> **Work instruction**
Repeat the listing that follows exactly. Pictures are not part of the copy.

> **Working data**
· · · · · · ·
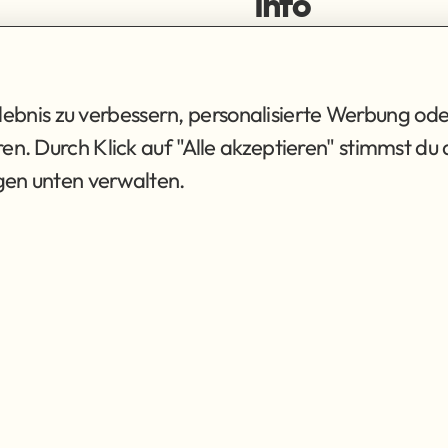
Info
ortiment
Impressum
ng
Datenschutz
AGB
bnis zu verbessern, personalisierte Werbung ode
eren. Durch Klick auf "Alle akzeptieren" stimmst 
ngen unten verwalten.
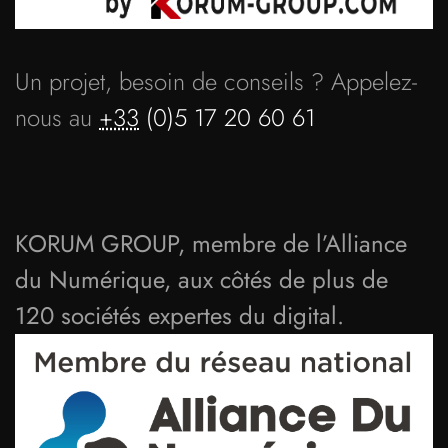
Un projet, besoin de conseils ? Appelez-
nous au
+33
(0)5 17 20 60 61
KORUM GROUP, membre de l’Alliance
du Numérique, aux côtés de plus de
120 sociétés expertes du digital.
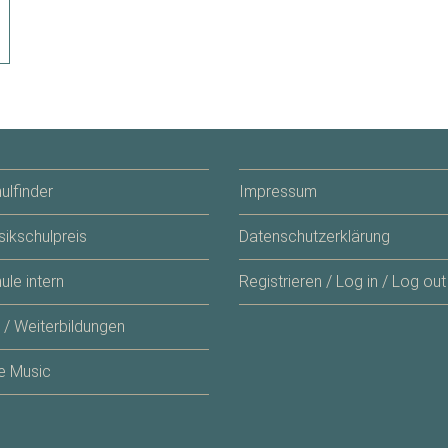
ulfinder
Impressum
ikschulpreis
Datenschutzerklärung
ule intern
Registrieren / Log in / Log out
 / Weiterbildungen
e Music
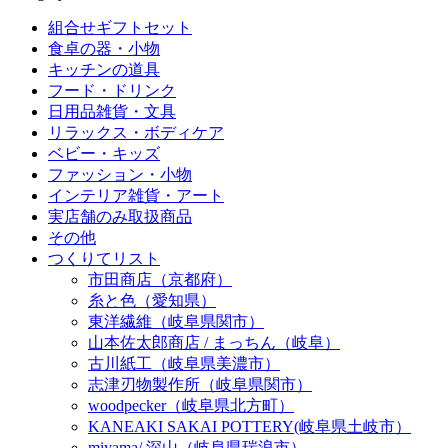
組合せギフトセット
食卓の器・小物
キッチンの道具
フード・ドリンク
日用品雑貨・文具
リラックス・ボディケア
ベビー・キッズ
ファッション・小物
インテリア雑貨・アート
実店舗のみ取扱商品
その他
つくりてリスト
市田商店（京都府）
糸と色（愛知県）
東洋繊維（岐阜県関市）
山本佐太郎商店 / まっちん（岐阜）
古川紙工（岐阜県美濃市）
志津刃物製作所（岐阜県関市）
woodpecker（岐阜県北方町）
KANEAKI SAKAI POTTERY(岐阜県土岐市）
miyama/ 深山（岐阜県瑞浪市）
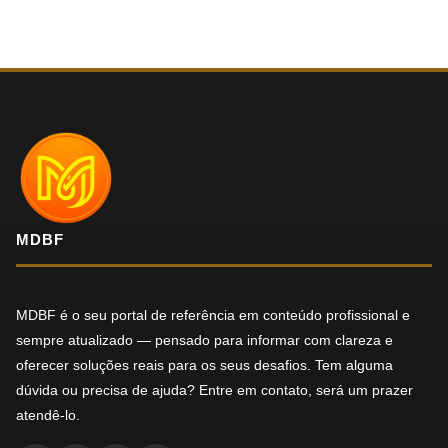
MDBF
MDBF é o seu portal de referência em conteúdo profissional e
sempre atualizado — pensado para informar com clareza e
oferecer soluções reais para os seus desafios. Tem alguma
dúvida ou precisa de ajuda? Entre em contato, será um prazer
atendê-lo.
· · · · · · ·
> **Result of the task**
Info
ortiment
Impressum
ng
Datenschutz
AGB
bnis zu verbessern, personalisierte Werbung ode
eren. Durch Klick auf "Alle akzeptieren" stimmst 
ngen unten verwalten.
Un projet, besoin de conseils ? Appelez-
nous au
+33
(0)5 17 20 60 61
KORUM GROUP, membre de l’Alliance
du Numérique, aux côtés de plus de
120 sociétés expertes du digital.
ulfinder
Impressum
ikschulpreis
Datenschutzerklärung
ule intern
Registrieren / Log in / Log out
 / Weiterbildungen
e Music
組合せギフトセット
食卓の器・小物
キッチンの道具
フード・ドリンク
日用品雑貨・文具
リラックス・ボディケア
ベビー・キッズ
ファッション・小物
インテリア雑貨・アート
実店舗のみ取扱商品
その他
つくりてリスト
市田商店（京都府）
糸と色（愛知県）
東洋繊維（岐阜県関市）
山本佐太郎商店 / まっちん（岐阜）
古川紙工（岐阜県美濃市）
志津刃物製作所（岐阜県関市）
woodpecker（岐阜県北方町）
KANEAKI SAKAI POTTERY(岐阜県土岐市）
miyama/ 深山（岐阜県瑞浪市）
MDBF
MDBF é o seu portal de referência em conteúdo profissional e
sempre atualizado — pensado para informar com clareza e
oferecer soluções reais para os seus desafios. Tem alguma
dúvida ou precisa de ajuda? Entre em contato, será um prazer
atendê-lo.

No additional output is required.